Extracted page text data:
▼

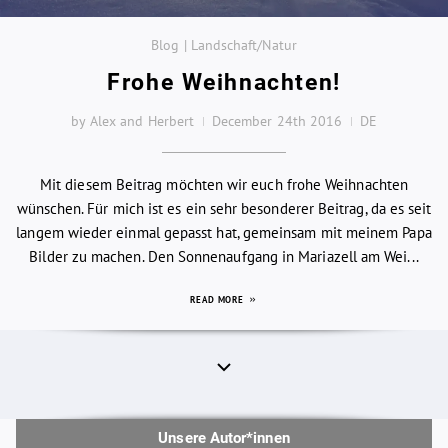
Blog | Landschaft/Natur
Frohe Weihnachten!
by Alex and Herbert
December 24th 2016
DE
Mit diesem Beitrag möchten wir euch frohe Weihnachten
wünschen. Für mich ist es ein sehr besonderer Beitrag, da es seit
langem wieder einmal gepasst hat, gemeinsam mit meinem Papa
Bilder zu machen. Den Sonnenaufgang in Mariazell am Wei...
READ MORE
Unsere Autor*innen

▲

# What needs to be done
Among the records above, find each line containing the string "Weihnachten" and copy it.

# Exercise response
Frohe Weihnachten!
Mit diesem Beitrag möchten wir euch frohe Weihnachten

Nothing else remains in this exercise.